9 thoughts on “Re-Focusing Film Noir”

  1. Hi! Tony,

    Tony said, “If we go back to the hard-boiled detective novels of Dashiell Hammett and Raymond Chandler, we find protagonists who are essentially outsiders with personas concerned not with redemption but with maintaining a stasis that is outside the mainstream in an existential sense.
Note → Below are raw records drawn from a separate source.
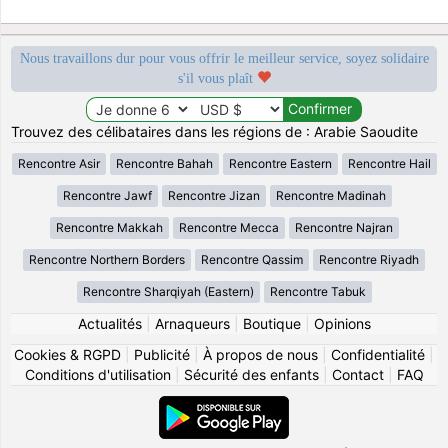
Nous travaillons dur pour vous offrir le meilleur service, soyez solidaire
s'il vous plaît
Trouvez des célibataires dans les régions de : Arabie Saoudite
Rencontre Asir
Rencontre Bahah
Rencontre Eastern
Rencontre Hail
Rencontre Jawf
Rencontre Jizan
Rencontre Madinah
Rencontre Makkah
Rencontre Mecca
Rencontre Najran
Rencontre Northern Borders
Rencontre Qassim
Rencontre Riyadh
Rencontre Sharqiyah (Eastern)
Rencontre Tabuk
Actualités
|
Arnaqueurs
|
Boutique
|
Opinions
Cookies & RGPD
|
Publicité
|
À propos de nous
|
Confidentialité
|
Conditions d'utilisation
|
Sécurité des enfants
|
Contact
|
FAQ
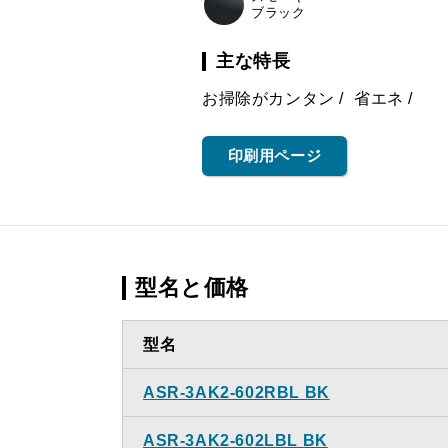
ブラック
主な特長
お掃除がカンタン
省エネ
印刷用ページ
型名と価格
型名
ASR-3AK2-602RBL BK
ASR-3AK2-602LBL BK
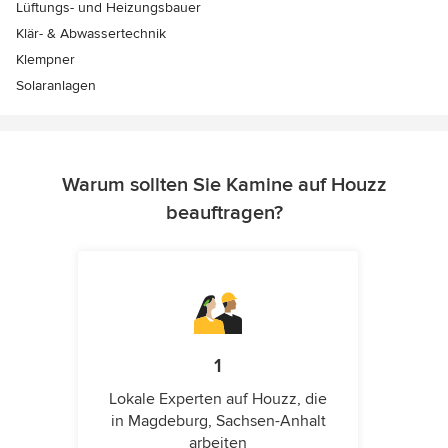
Lüftungs- und Heizungsbauer
Klär- & Abwassertechnik
Klempner
Solaranlagen
Warum sollten Sie Kamine auf Houzz
beauftragen?
1
Lokale Experten auf Houzz, die
in Magdeburg, Sachsen-Anhalt
arbeiten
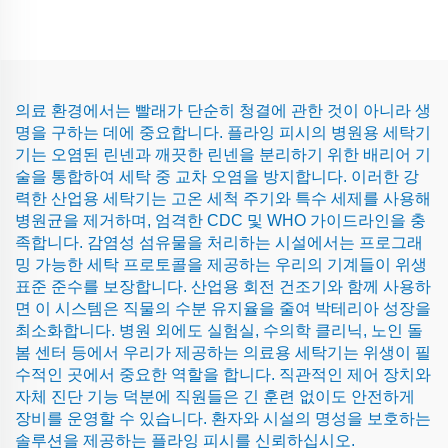
의료 환경에서는 빨래가 단순히 청결에 관한 것이 아니라 생
명을 구하는 데에 중요합니다. 플라잉 피시의 병원용 세탁기
기는 오염된 린넨과 깨끗한 린넨을 분리하기 위한 배리어 기
술을 통합하여 세탁 중 교차 오염을 방지합니다. 이러한 강
력한 산업용 세탁기는 고온 세척 주기와 특수 세제를 사용해
병원균을 제거하며, 엄격한 CDC 및 WHO 가이드라인을 충
족합니다. 감염성 섬유물을 처리하는 시설에서는 프로그래
밍 가능한 세탁 프로토콜을 제공하는 우리의 기계들이 위생
표준 준수를 보장합니다. 산업용 회전 건조기와 함께 사용하
면 이 시스템은 직물의 수분 유지율을 줄여 박테리아 성장을
최소화합니다. 병원 외에도 실험실, 수의학 클리닉, 노인 돌
봄 센터 등에서 우리가 제공하는 의료용 세탁기는 위생이 필
수적인 곳에서 중요한 역할을 합니다. 직관적인 제어 장치와
자체 진단 기능 덕분에 직원들은 긴 훈련 없이도 안전하게
장비를 운영할 수 있습니다. 환자와 시설의 명성을 보호하는
솔루션을 제공하는 플라잉 피시를 신뢰하십시오.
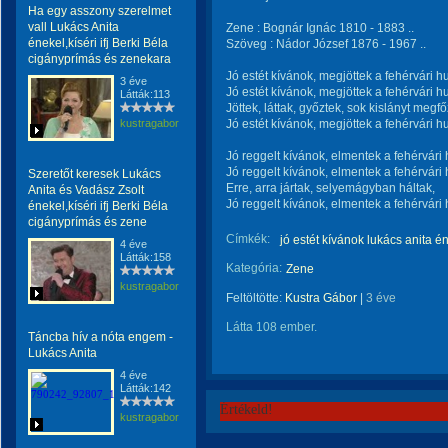
Ha egy asszony szerelmet
vall Lukács Anita
Zene : Bognár Ignác 1810 - 1883 ..
énekel,kíséri ifj Berki Béla
Szöveg : Nádor József 1876 - 1967 ..
cigányprímás és zenekara
Jó estét kívánok, megjöttek a fehérvári h
3 éve
Jó estét kívánok, megjöttek a fehérvári h
Látták:113
Jöttek, láttak, győztek, sok kislányt megfő
kustragabor
Jó estét kívánok, megjöttek a fehérvári h
Jó reggelt kívánok, elmentek a fehérvári
Jó reggelt kívánok, elmentek a fehérvári
Szeretőt keresek Lukács
Erre, arra jártak, selyemágyban háltak,
Anita és Vadász Zsolt
Jó reggelt kívánok, elmentek a fehérvári
énekel,kíséri ifj Berki Béla
cigányprímás és zene
Címkék:
jó estét kívánok lukács anita é
4 éve
Látták:158
Kategória:
Zene
kustragabor
Feltöltötte:
Kustra Gábor
|
3 éve
Látta 108 ember.
Táncba hív a nóta engem -
Lukács Anita
4 éve
Látták:142
Értékeld!
kustragabor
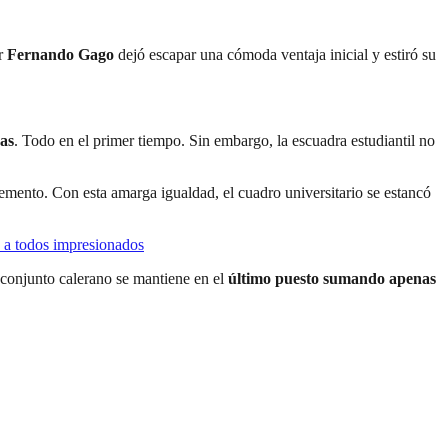
or
Fernando Gago
dejó escapar una cómoda ventaja inicial y estiró su
as
. Todo en el primer tiempo. Sin embargo, la escuadra estudiantil no
emento. Con esta amarga igualdad, el cuadro universitario se estancó
ó a todos impresionados
l conjunto calerano se mantiene en el
último puesto sumando apenas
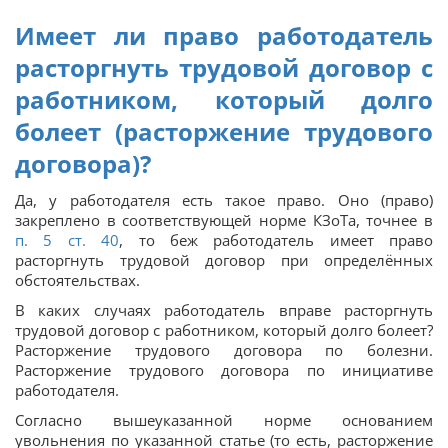
Имеет ли право работодатель
расторгнуть трудовой договор с
работником, который долго
болеет (расторжение трудового
договора)?
Да, у работодателя есть такое право. Оно (право)
закреплено в соответствующей норме КЗоТа, точнее в
п. 5 ст. 40
, то беж работодатель имеет право
расторгнуть трудовой договор при определённых
обстоятельствах.
В каких случаях работодатель вправе расторгнуть
трудовой договор с работником, который долго болеет?
Расторжение трудового договора по болезни.
Расторжение трудового договора по инициативе
работодателя.
Согласно вышеуказанной норме основанием
увольнения по указанной статье (то есть, расторжение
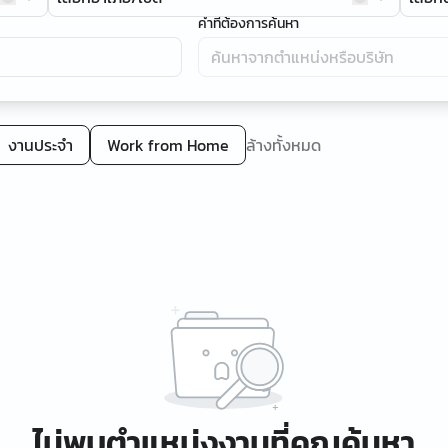
คำที่ต้องการค้นหา
งานประจำ
Work from Home
ล้างทั้งหมด
ไม่พบตำแหน่งงานที่คุณค้นหา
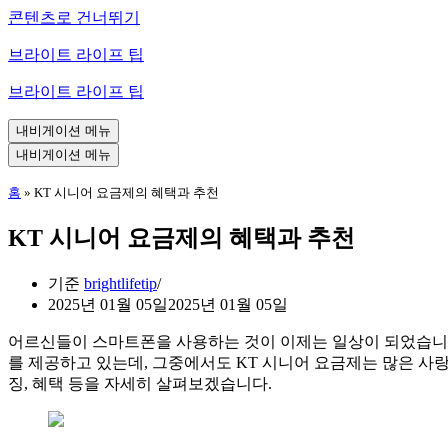
콘텐츠로 건너뛰기
브라이트 라이프 팁
브라이트 라이프 팁
내비게이션 메뉴
내비게이션 메뉴
홈
»
KT 시니어 요금제의 혜택과 추천
KT 시니어 요금제의 혜택과 추천
기준
brightlifetip
2025년 01월 05일
2025년 01월 05일
어르신들이 스마트폰을 사용하는 것이 이제는 일상이 되었습니
를 제공하고 있는데, 그중에서도 KT 시니어 요금제는 많은 사
징, 혜택 등을 자세히 살펴보겠습니다.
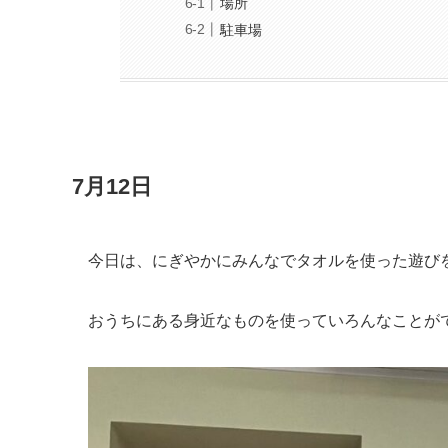
場所
駐車場
7月12日
今日は、にぎやかにみんなでタオルを使った遊び
おうちにある身近なものを使っていろんなことが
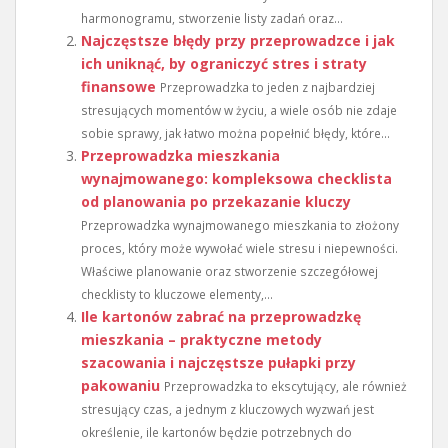
harmonogramu, stworzenie listy zadań oraz...
Najczęstsze błędy przy przeprowadzce i jak
ich uniknąć, by ograniczyć stres i straty
finansowe
Przeprowadzka to jeden z najbardziej
stresujących momentów w życiu, a wiele osób nie zdaje
sobie sprawy, jak łatwo można popełnić błędy, które...
Przeprowadzka mieszkania
wynajmowanego: kompleksowa checklista
od planowania po przekazanie kluczy
Przeprowadzka wynajmowanego mieszkania to złożony
proces, który może wywołać wiele stresu i niepewności.
Właściwe planowanie oraz stworzenie szczegółowej
checklisty to kluczowe elementy,...
Ile kartonów zabrać na przeprowadzkę
mieszkania – praktyczne metody
szacowania i najczęstsze pułapki przy
pakowaniu
Przeprowadzka to ekscytujący, ale również
stresujący czas, a jednym z kluczowych wyzwań jest
określenie, ile kartonów będzie potrzebnych do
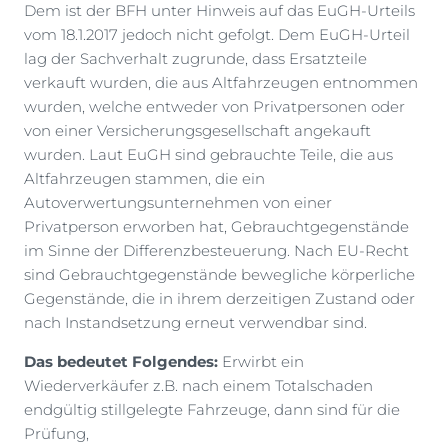
Dem ist der BFH unter Hinweis auf das EuGH-Urteils
vom 18.1.2017 jedoch nicht gefolgt. Dem EuGH-Urteil
lag der Sachverhalt zugrunde, dass Ersatzteile
verkauft wurden, die aus Altfahrzeugen entnommen
wurden, welche entweder von Privatpersonen oder
von einer Versicherungsgesellschaft angekauft
wurden. Laut EuGH sind gebrauchte Teile, die aus
Altfahrzeugen stammen, die ein
Autoverwertungsunternehmen von einer
Privatperson erworben hat, Gebrauchtgegenstände
im Sinne der Differenzbesteuerung. Nach EU-Recht
sind Gebrauchtgegenstände bewegliche körperliche
Gegenstände, die in ihrem derzeitigen Zustand oder
nach Instandsetzung erneut verwendbar sind.
Das bedeutet Folgendes:
Erwirbt ein
Wiederverkäufer z.B. nach einem Totalschaden
endgültig stillgelegte Fahrzeuge, dann sind für die
Prüfung,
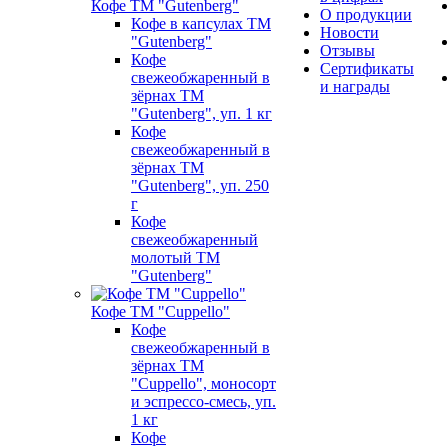
Кофе ТМ "Gutenberg"
О продукции
Кофе в капсулах ТМ
Новости
"Gutenberg"
Отзывы
Кофе
Сертификаты
свежеобжаренный в
и награды
зёрнах ТМ
"Gutenberg", уп. 1 кг
Кофе
свежеобжаренный в
зёрнах ТМ
"Gutenberg", уп. 250
г
Кофе
свежеобжаренный
молотый ТМ
"Gutenberg"
Кофе ТМ "Cuppello"
Кофе
свежеобжаренный в
зёрнах ТМ
"Cuppello", моносорт
и эспрессо-смесь, уп.
1 кг
Кофе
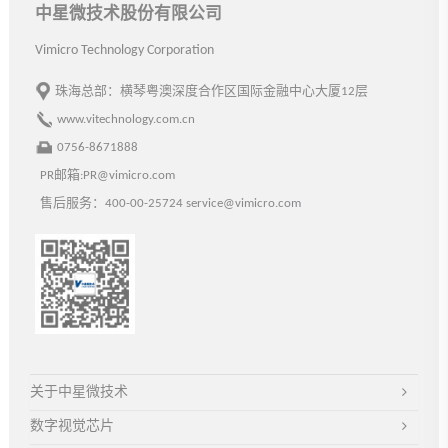
中星微技术股份有限公司
Vimicro Technology Corporation
珠海总部：横琴粤澳深度合作区国际金融中心大厦12层
www.vitechnology.com.cn
0756-8671888
PR邮箱:PR@vimicro.com
售后服务：400-00-25724 service@vimicro.com
关于中星微技术
数字视觉芯片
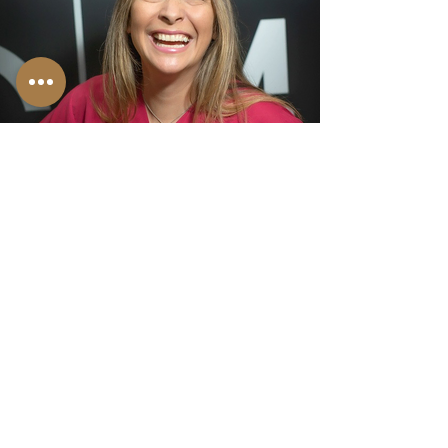
Edna Torres Rojas
Auxiliar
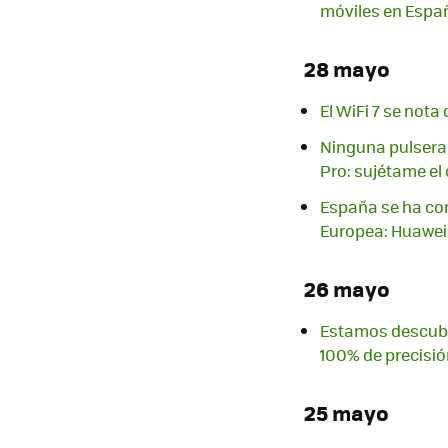
móviles en Espa
28 mayo
El WiFi 7 se not
Ninguna pulsera 
Pro: sujétame el
España se ha con
Europea: Huawei
26 mayo
Estamos descubri
100% de precisió
25 mayo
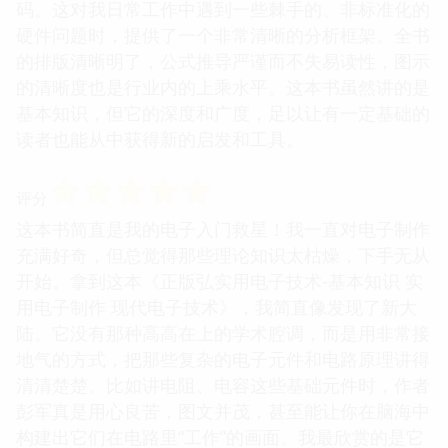
码。这对我日常工作中遇到一些棘手的、非标准化的
硬件问题时，提供了一个非常清晰的分析框架。全书
的排版清晰明了，公式推导严谨而不失易读性，图示
的清晰度也是行业内的上乘水平。这本书虽然讲的是
基本知识，但它的深度和广度，足以让有一定基础的
读者也能从中获得新的启发和工具。
☆
☆
☆
☆
☆
评分
这本书简直是我的电子入门救星！我一直对电子制作
充满好奇，但总觉得那些理论知识太枯燥，下手无从
开始。拿到这本《正版弘实用电子技术-基本知识 实
用电子制作 现代电子技术》，我简直像发现了新大
陆。它没有那种高高在上的学术腔调，而是用非常接
地气的方式，把那些复杂的电子元件和电路原理讲得
清清楚楚。比如讲电阻、电容这些基础元件时，作者
彭军真是用心良苦，图文并茂，甚至能让你在脑海中
构建出它们在电路里“工作”的画面。我最欣赏的是它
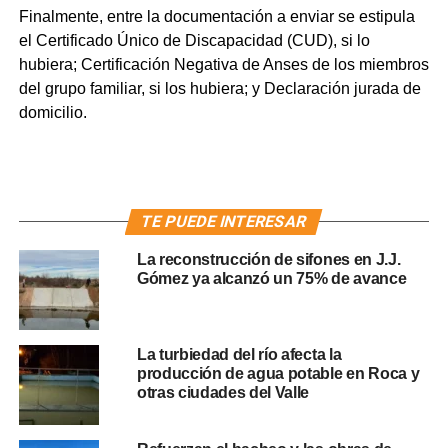
Finalmente, entre la documentación a enviar se estipula
el Certificado Único de Discapacidad (CUD), si lo
hubiera; Certificación Negativa de Anses de los miembros
del grupo familiar, si los hubiera; y Declaración jurada de
domicilio.
TE PUEDE INTERESAR
La reconstrucción de sifones en J.J.
Gómez ya alcanzó un 75% de avance
La turbiedad del río afecta la
producción de agua potable en Roca y
otras ciudades del Valle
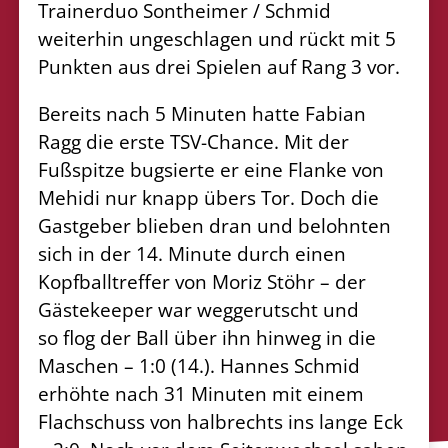
Trainerduo
Sontheimer / Schmid
weiterhin ungeschlagen und rückt mit 5
Punkten aus drei Spielen auf Rang 3 vor.
Bereits nach 5 Minuten hatte Fabian
Ragg die erste TSV-Chance. Mit der
Fußspitze bugsierte er eine
Flanke von
Mehidi nur knapp übers Tor. Doch die
Gastgeber blieben dran und belohnten
sich in der
14. Minute durch einen
Kopfballtreffer von Moriz Stöhr – der
Gästekeeper war weggerutscht und
so
flog der Ball über ihn hinweg in die
Maschen – 1:0 (14.). Hannes Schmid
erhöhte nach 31 Minuten
mit einem
Flachschuss von halbrechts ins lange Eck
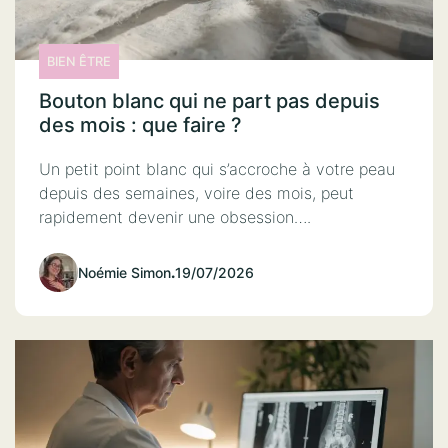
BIEN ÊTRE
Bouton blanc qui ne part pas depuis
des mois : que faire ?
Un petit point blanc qui s’accroche à votre peau
depuis des semaines, voire des mois, peut
rapidement devenir une obsession….
Noémie Simon
.
19/07/2026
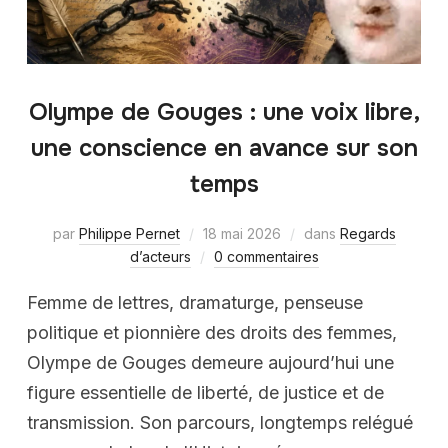
Olympe de Gouges : une voix libre,
une conscience en avance sur son
temps
par
Philippe Pernet
18 mai 2026
dans
Regards
d’acteurs
0 commentaires
Femme de lettres, dramaturge, penseuse
politique et pionnière des droits des femmes,
Olympe de Gouges demeure aujourd’hui une
figure essentielle de liberté, de justice et de
transmission. Son parcours, longtemps relégué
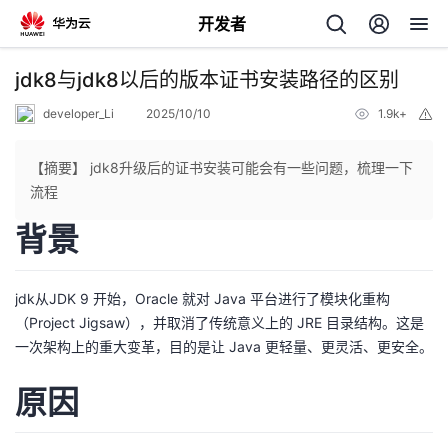
开发者
返
jdk8与jdk8以后的版本证书安装路径的区别
回
developer_Li
2025/10/10
1.9k+
举
报
【摘要】 jdk8升级后的证书安装可能会有一些问题，梳理一下
流程
背景
个
我
人
jdk从JDK 9 开始，Oracle 就对 Java 平台进行了模块化重构
（Project Jigsaw），并取消了传统意义上的 JRE 目录结构。这是
的
主
一次架构上的重大变革，目的是让 Java 更轻量、更灵活、更安全。
开
页
原因
发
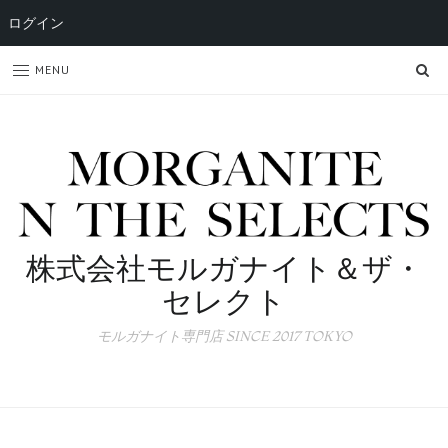
ログイン
SE
MENU
株式会社モルガナイト＆ザ・
セレクト
モルガナイト専門店 SINCE 2017 TOKYO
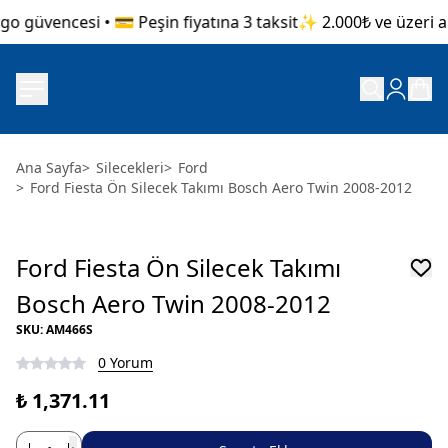
o güvencesi • 💳 Peşin fiyatına 3 taksit
✨ 2.000₺ ve üzeri alı
Ana Sayfa
>
Silecekleri
>
Ford
>
Ford Fiesta Ön Silecek Takımı Bosch Aero Twin 2008-2012
Ford Fiesta Ön Silecek Takımı
Bosch Aero Twin 2008-2012
SKU
:
AM466S
0 Yorum
₺ 1,371.11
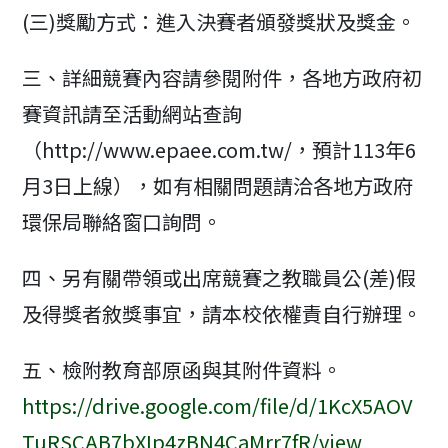
(三)獎勵方式：進入決賽者頒發獎狀及獎金。
三、詳細競賽內容請參閱附件，各地方政府初
賽資訊請至活動網站查詢
（http://www.epaee.com.tw/，預計113年6
月3日上線），如有相關問題請洽各地方政府
環保局聯絡窗口詢問。
四、另有關帶領或出席競賽之教職員公(差)假
及得獎者敘獎事宜，請本校依權責自行辦理。
五、檢附教育部原函與其附件資料。
https://drive.google.com/file/d/1KcX5AOV
TuRSCAB7bXIp4zBN4CaMrr7fR/view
Sam Spade and Philip Marlowe are not concerned with money or status, conventional relationships, or necessarily following the letter of the law…”

    …”Ambivalence and entrapment the cost.”

    Tony, the comment (above) and the last five words in your post…sums up the protagonists’ (In the novels of Dashiell Hammett and Raymond Chandler) “persona” and the “consequents” of their choices to me at least.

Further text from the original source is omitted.